SAP has integrated machine-learning algorithms in SAP Analytics cloud as Predictive scenarios. It offers a simple user-friendly interface to perform predictive analytics
In these series of blogs, I would like to discuss currently available models Regression, Classification, Time series.
Regression Analysis: This is a supervised statistical method for estimating the relationship between dependent and independent variables. It helps in predicting and forecasting dependent values.

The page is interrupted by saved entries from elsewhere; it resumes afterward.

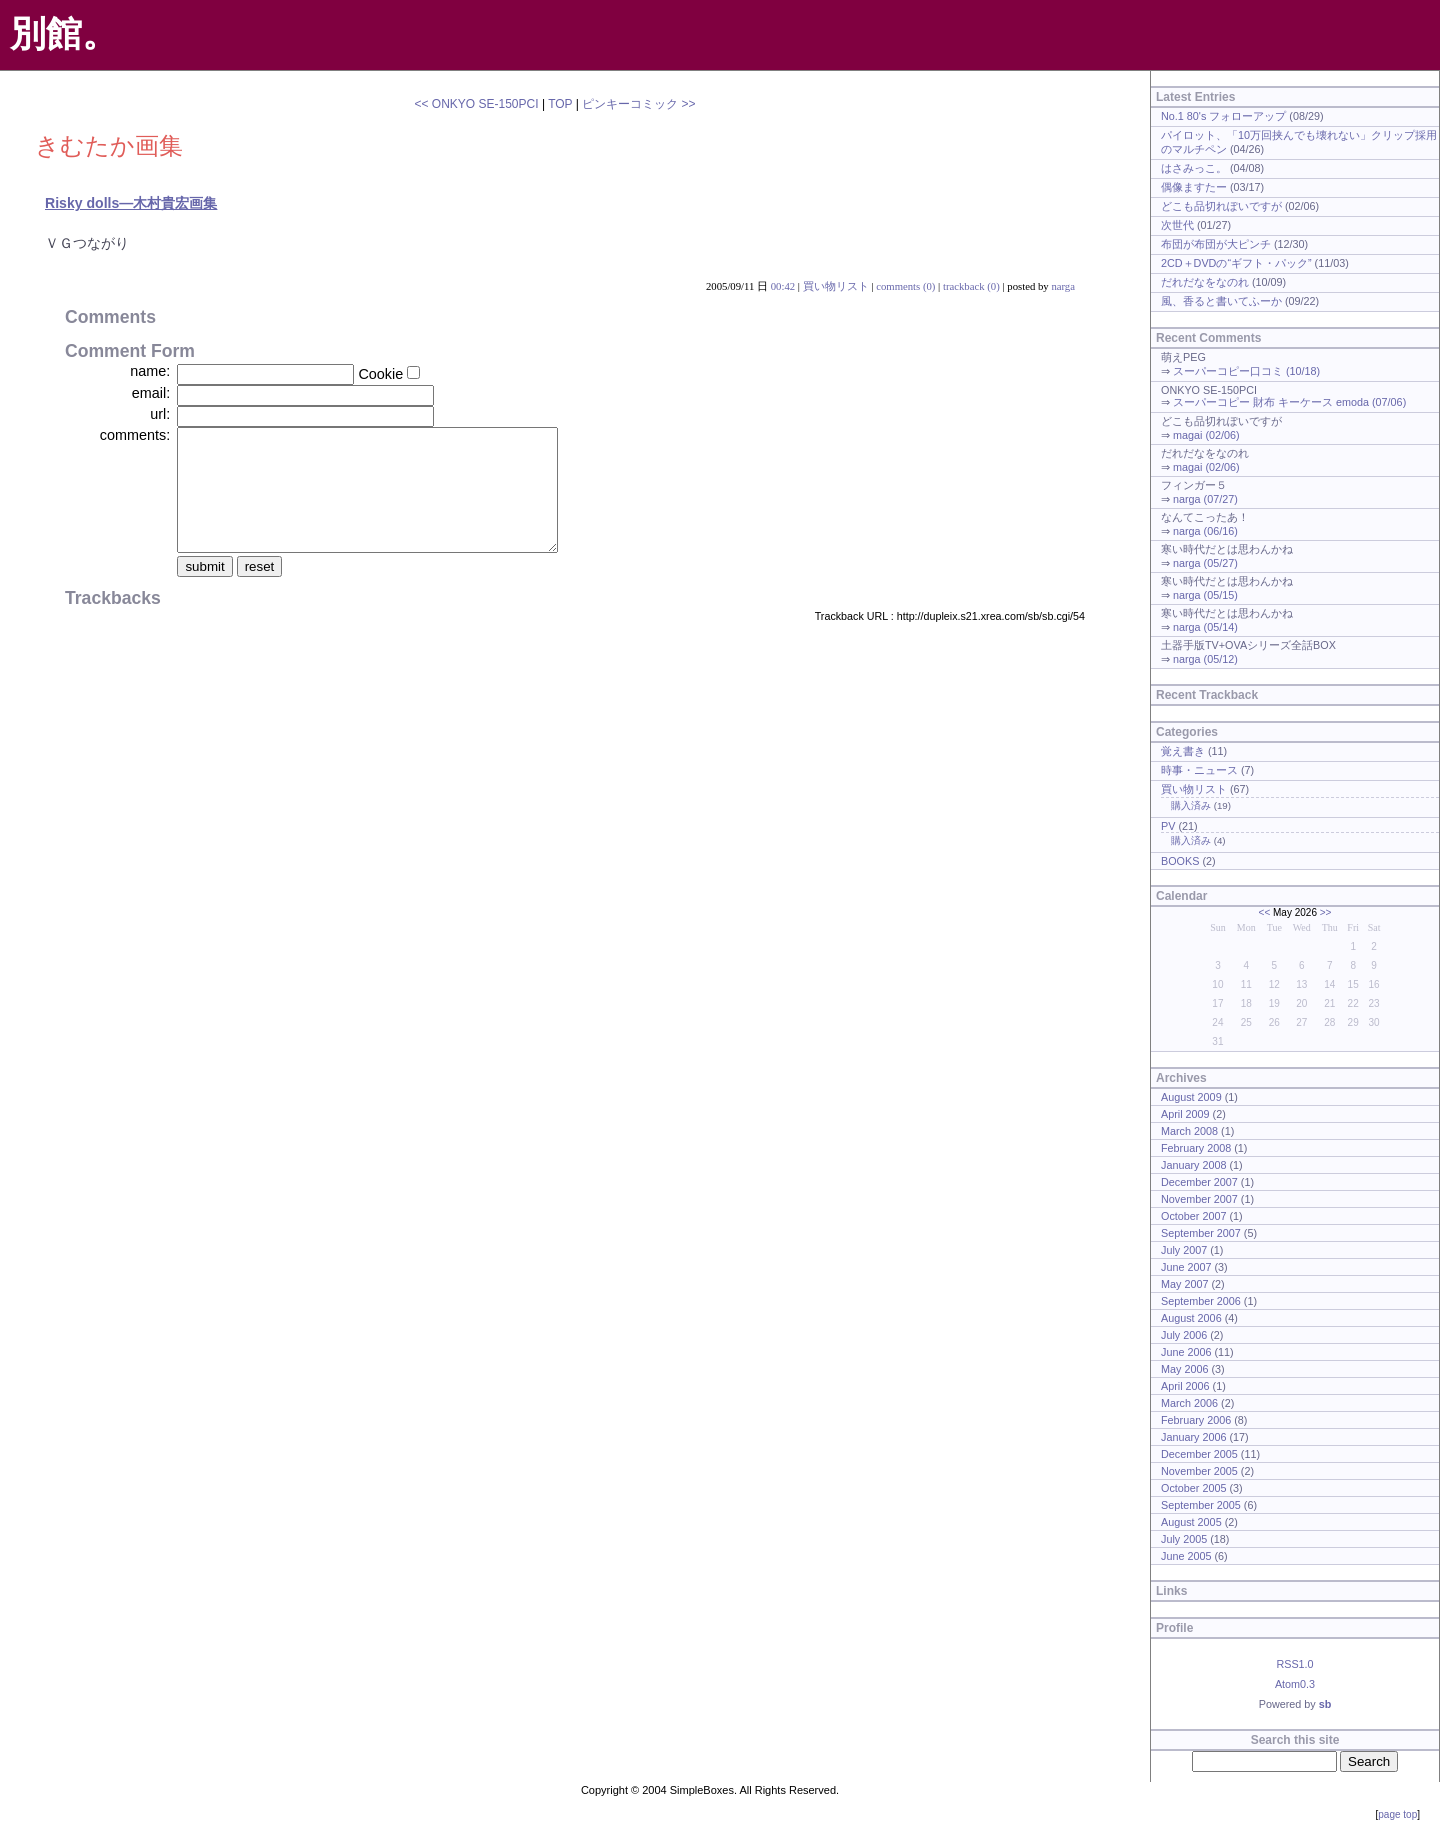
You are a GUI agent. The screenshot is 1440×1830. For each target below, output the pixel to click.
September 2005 (1201, 1505)
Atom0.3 (1295, 1684)
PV (1168, 826)
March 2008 (1189, 1131)
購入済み (1191, 805)
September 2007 (1201, 1233)
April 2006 (1185, 1386)
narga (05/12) (1205, 659)
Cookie (380, 374)
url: (160, 414)
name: (150, 371)
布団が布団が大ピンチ (1216, 244)
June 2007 (1186, 1267)
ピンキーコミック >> (638, 104)
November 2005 (1199, 1471)
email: (151, 393)
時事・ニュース (1199, 770)
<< (1265, 912)
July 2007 (1184, 1250)
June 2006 (1186, 1352)
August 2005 (1191, 1522)
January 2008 (1193, 1165)
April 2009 (1185, 1114)
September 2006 (1201, 1301)
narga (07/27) (1205, 499)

For demonstration considered SAP AR training Datasource: SAP__FI_AR_IM_PAYMENTFORECASTINGHIST and in this context, I aim to find out what the factors influencing and impacting due dates of receivables.
- Select a Create predictive model from Menu option Predictive scenarios, and click on create predictive model option to create a new model. ( in this example I created mode with name Test_Regression)
2. Select dependent fields – As we are trying to predict overdue days select OVERDUEDAYS as Predictive Goal.
3. Select Independent fields – In our example, I exclude few influencers like Key data, document number as they are not key influential parameters on due dates.
4. Select necessary fields and click on train data model.
5. To know how well the model built, check regression output parameters and its influencers.
Root mean square error of 12.14 and predictive confidence of 99.75, which show results of the model on unseen data.
Influencer contributors show the % of correlation the independent value having on dependent values.
6. Apply data model to a new data set, which is SAP provided data set SAP__FI_AR_IM_PAYMENTFORECASTINGCURR. Create a new output file to apply the model on a new set of data and predict Overdue days.
Conclusion: we discussed how to perform regression analysis using SAC and usage. Although SAC provides a user-friendly way of leveraging ML models, it is not a full-fledged ML solution.